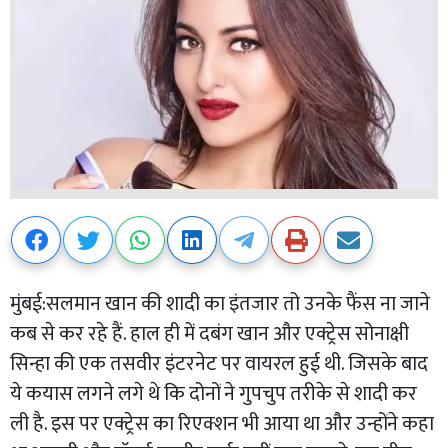
मुंबई:सलमान खान की शादी का इंतजार तो उनके फैंस ना जाने
कब से कर रहे हैं. हाल ही में दबंग खान और एक्ट्रेस सोनाक्षी
सिन्हा की एक तसवीर इंटरनेट पर वायरल हुई थी. जिसके बाद
ये कयास लगने लगे थे कि दोनों ने गुपचुप तरीके से शादी कर
ली है. इस पर एक्ट्रेस का रिएक्शन भी आया था और उन्होंने कहा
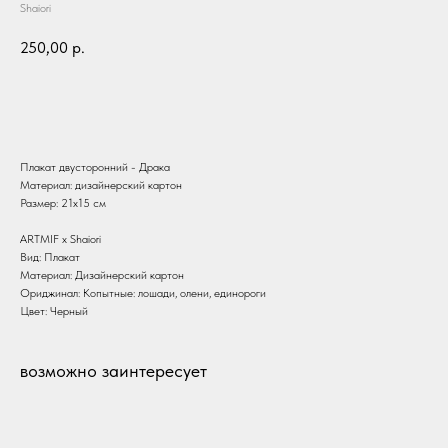
Shaiori
250,00
р.
В корзину
Плакат двусторонний - Драка
Материал: дизайнерский картон
Размер: 21х15 см
ARTMIF х Shaiori
Вид: Плакат
Материал: Дизайнерский картон
Ориджинал: Копытные: лошади, олени, единороги
Цвет: Черный
возможно заинтересует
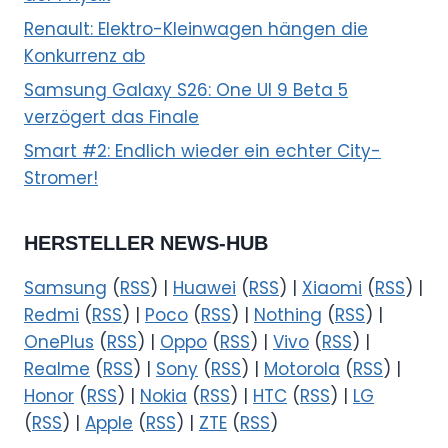
Renault: Elektro-Kleinwagen hängen die
Konkurrenz ab
Samsung Galaxy S26: One UI 9 Beta 5
verzögert das Finale
Smart #2: Endlich wieder ein echter City-
Stromer!
HERSTELLER NEWS-HUB
Samsung
(
RSS
) |
Huawei
(
RSS
) |
Xiaomi
(
RSS
) |
Redmi
(
RSS
) |
Poco
(
RSS
) |
Nothing
(
RSS
) |
OnePlus
(
RSS
) |
Oppo
(
RSS
) |
Vivo
(
RSS
) |
Realme
(
RSS
) |
Sony
(
RSS
) |
Motorola
(
RSS
) |
Honor
(
RSS
) |
Nokia
(
RSS
) |
HTC
(
RSS
) |
LG
(
RSS
) |
Apple
(
RSS
) |
ZTE
(
RSS
)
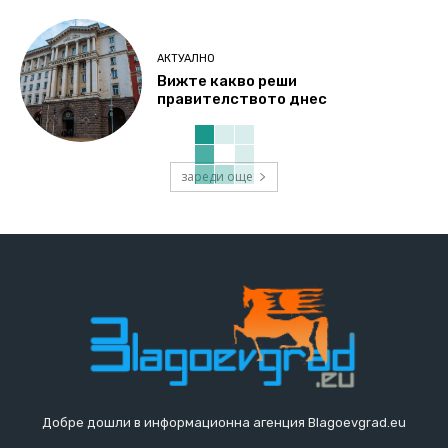
АКТУАЛНО
Вижте какво реши
правителството днес
зареди още
Добре дошли в информационна агенция Blagoevgrad.eu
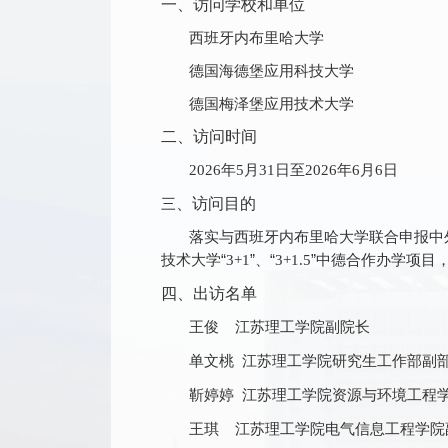
一、
访问学校和单位
西班牙内布里哈大学
德国海德堡应用科技大学
德国梅泽堡应用技术大学
二、访问时间
年
月
日至
年
月
日
2026
5
31
2026
6
6
三
、访问目的
落实与西班牙内布里哈大学联合申报中
技术大学“
”、“
”中德合作办学项目
3+1
3+1.5
四、出访名单
王俊
江苏理工学院副院长
单文桃
江苏理工学院研究生工作部副
靳婷婷
江苏理工学院资源与环境工程
王琪
江苏理工学院电气信息工程学院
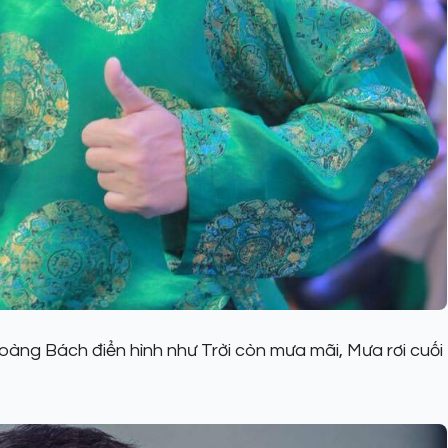
oàng Bách điển hình như Trời còn mưa mãi, Mưa rơi cuối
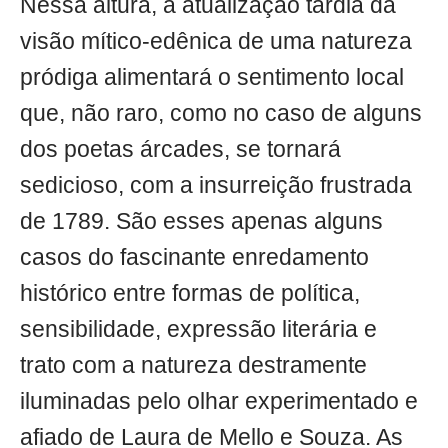
Nessa altura, a atualização tardia da
visão mítico-edênica de uma natureza
pródiga alimentará o sentimento local
que, não raro, como no caso de alguns
dos poetas árcades, se tornará
sedicioso, com a insurreição frustrada
de 1789. São esses apenas alguns
casos do fascinante enredamento
histórico entre formas de política,
sensibilidade, expressão literária e
trato com a natureza destramente
iluminadas pelo olhar experimentado e
afiado de Laura de Mello e Souza. As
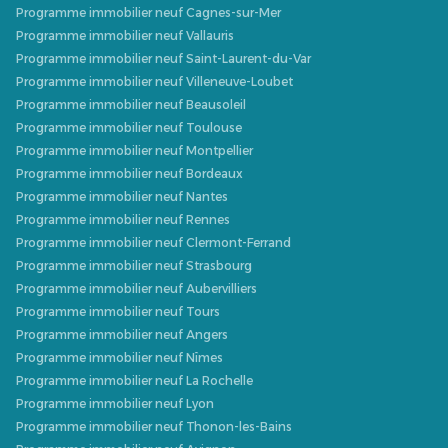
Programme immobilier neuf Cagnes-sur-Mer
Programme immobilier neuf Vallauris
Programme immobilier neuf Saint-Laurent-du-Var
Programme immobilier neuf Villeneuve-Loubet
Programme immobilier neuf Beausoleil
Programme immobilier neuf Toulouse
Programme immobilier neuf Montpellier
Programme immobilier neuf Bordeaux
Programme immobilier neuf Nantes
Programme immobilier neuf Rennes
Programme immobilier neuf Clermont-Ferrand
Programme immobilier neuf Strasbourg
Programme immobilier neuf Aubervilliers
Programme immobilier neuf Tours
Programme immobilier neuf Angers
Programme immobilier neuf Nîmes
Programme immobilier neuf La Rochelle
Programme immobilier neuf Lyon
Programme immobilier neuf Thonon-les-Bains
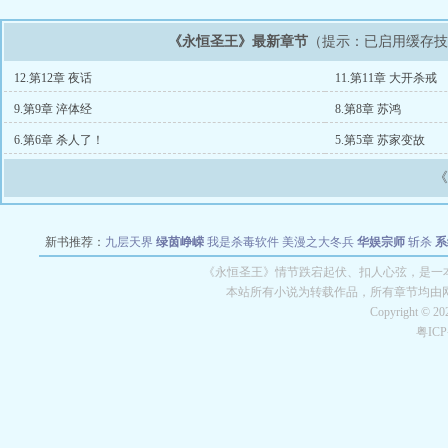
《永恒圣王》最新章节
（提示：已启用缓存
12.第12章 夜话
11.第11章 大开杀戒
9.第9章 淬体经
8.第8章 苏鸿
6.第6章 杀人了！
5.第5章 苏家变故
新书推荐：
九层天界
绿茵峥嵘
我是杀毒软件
美漫之大冬兵
华娱宗师
斩杀
系
空城
战争天堂
混元道纪
教练万岁
都市全能巨星
绝对交易
全职武神
位面复制
《永恒圣王》情节跌宕起伏、扣人心弦，是一本
本站所有小说为转载作品，所有章节均由
Copyright © 2
粤IC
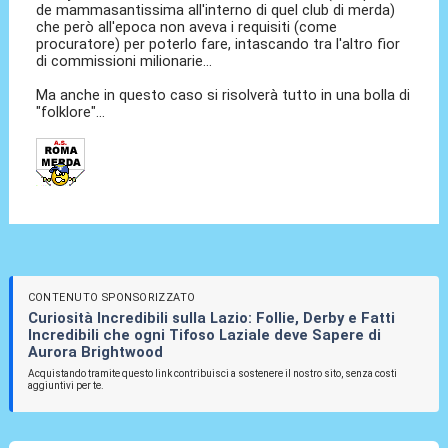
de mammasantissima all'interno di quel club di merda)
che però all'epoca non aveva i requisiti (come
procuratore) per poterlo fare, intascando tra l'altro fior
di commissioni milionarie...
Ma anche in questo caso si risolverà tutto in una bolla di
"folklore"...
CONTENUTO SPONSORIZZATO
Curiosità Incredibili sulla Lazio: Follie, Derby e Fatti
Incredibili che ogni Tifoso Laziale deve Sapere di
Aurora Brightwood
Acquistando tramite questo link contribuisci a sostenere il nostro sito, senza costi
aggiuntivi per te.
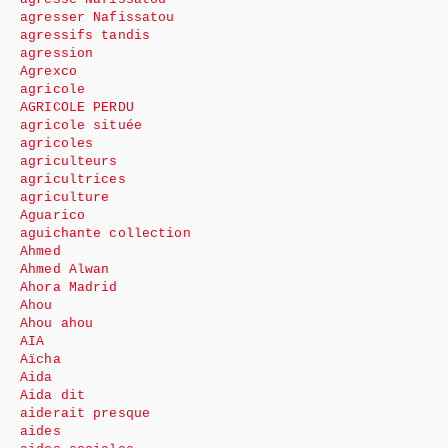
agresser Nafissatou
agressifs tandis
agression
Agrexco
agricole
AGRICOLE PERDU
agricole située
agricoles
agriculteurs
agricultrices
agriculture
Aguarico
aguichante collection
Ahmed
Ahmed Alwan
Ahora Madrid
Ahou
Ahou ahou
AIA
Aïcha
Aida
Aida dit
aiderait presque
aides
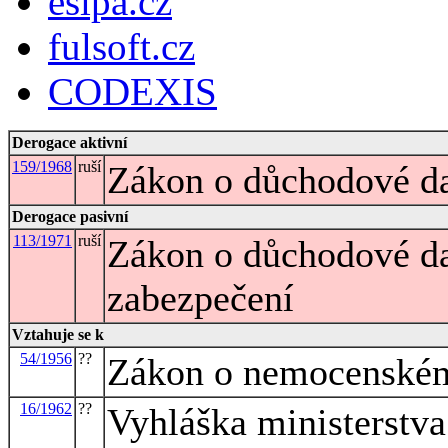
esipa.cz
fulsoft.cz
CODEXIS
Derogace aktivní
159/1968
ruší
Zákon o důchodové d
Derogace pasivní
113/1971
ruší
Zákon o důchodové dan
zabezpečení
Vztahuje se k
54/1956
??
Zákon o nemocenském
16/1962
??
Vyhláška ministerstva 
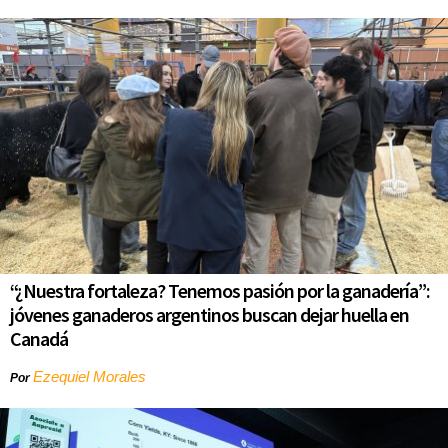
“¿Nuestra fortaleza? Tenemos pasión por la ganadería”:
jóvenes ganaderos argentinos buscan dejar huella en
Canadá
Ezequiel Morales
Por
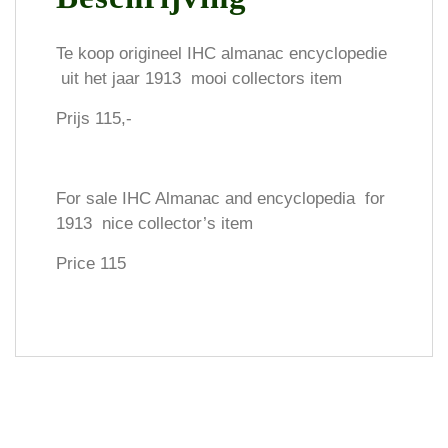
Te koop origineel IHC almanac encyclopedie
uit het jaar 1913 mooi collectors item
Prijs 115,-
For sale IHC Almanac and encyclopedia for
1913 nice collector’s item
Price 115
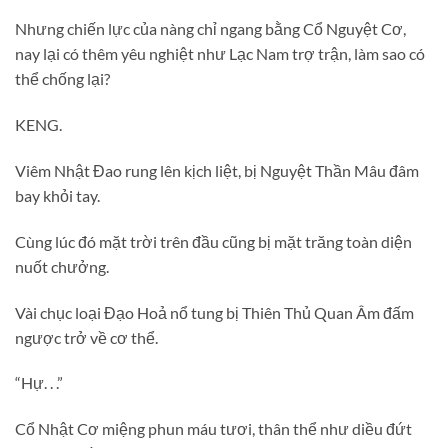
Nhưng chiến lực của nàng chỉ ngang bằng Cổ Nguyệt Cơ,
nay lại có thêm yêu nghiệt như Lạc Nam trợ trận, làm sao có
thể chống lại?
KENG.
Viêm Nhật Đao rung lên kịch liệt, bị Nguyệt Thần Mâu đâm
bay khỏi tay.
Cùng lúc đó mặt trời trên đầu cũng bị mặt trăng toàn diện
nuốt chưởng.
Vài chục loại Đạo Hoả nổ tung bị Thiên Thủ Quan Âm đấm
ngược trở về cơ thể.
“Hự. . .”
Cổ Nhật Cơ miệng phun máu tươi, thân thể như diều đứt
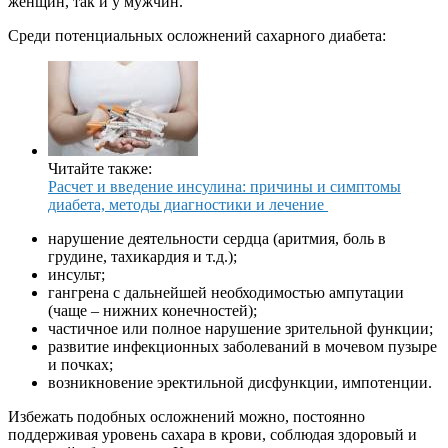
женщин, так и у мужчин.
Среди потенциальных осложнений сахарного диабета:
Читайте также:
Расчет и введение инсулина: причины и симптомы
диабета, методы диагностики и лечение
нарушение деятельности сердца (аритмия, боль в
грудине, тахикардия и т.д.);
инсульт;
гангрена с дальнейшей необходимостью ампутации
(чаще – нижних конечностей);
частичное или полное нарушение зрительной функции;
развитие инфекционных заболеваний в мочевом пузыре
и почках;
возникновение эректильной дисфункции, импотенции.
Избежать подобных осложнений можно, постоянно
поддерживая уровень сахара в крови, соблюдая здоровый и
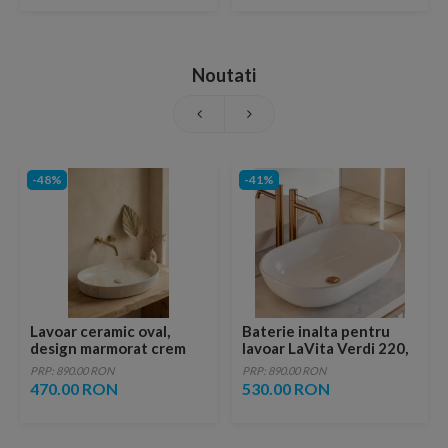
Noutati
-48%
-41%
Lavoar ceramic oval,
Baterie inalta pentru
design marmorat crem
lavoar LaVita Verdi 220,
lucios cu vene aurii,
fara ventil, brushed
PRP: 890.00 RON
PRP: 890.00 RON
ventil inclus
copper
470.00 RON
530.00 RON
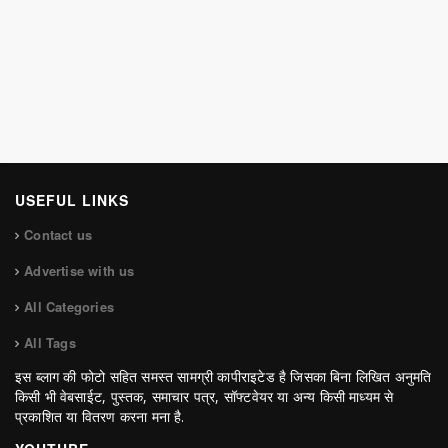
USEFUL LINKS
Contact us
Advertise with us
All Categories
All Tags
इस ब्लाग की फोटो सहित समस्त सामग्री कापीराइटेड है जिसका बिना लिखित अनुमति
किसी भी वेबसाईट, पुस्तक, समाचार पत्र, सॉफ्टवेयर या अन्य किसी माध्यम से
प्रकाशित या वितरण करना मना है.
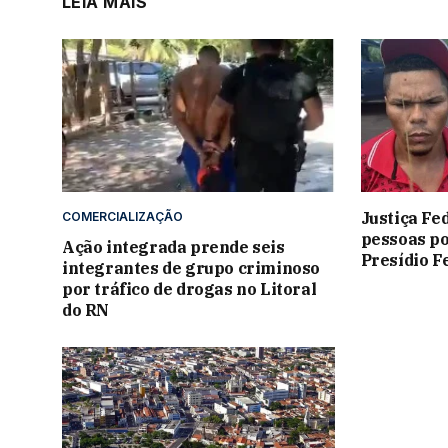
LEIA MAIS
Justiça Fe
COMERCIALIZAÇÃO
pessoas po
Ação integrada prende seis
Presídio F
integrantes de grupo criminoso
por tráfico de drogas no Litoral
do RN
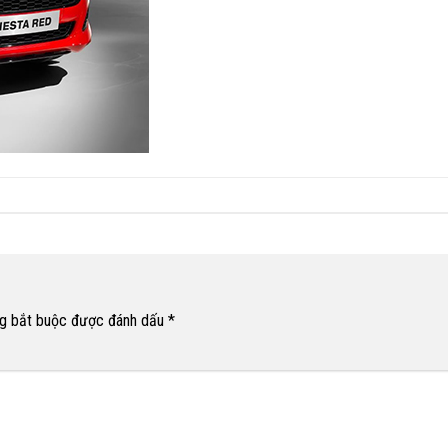
g bắt buộc được đánh dấu
*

........

◆ PROBLEM DETAILS
A single figure is required: the number of lines above in which the string "item" appears.

◆ REPLY TO THE EXERCISE
2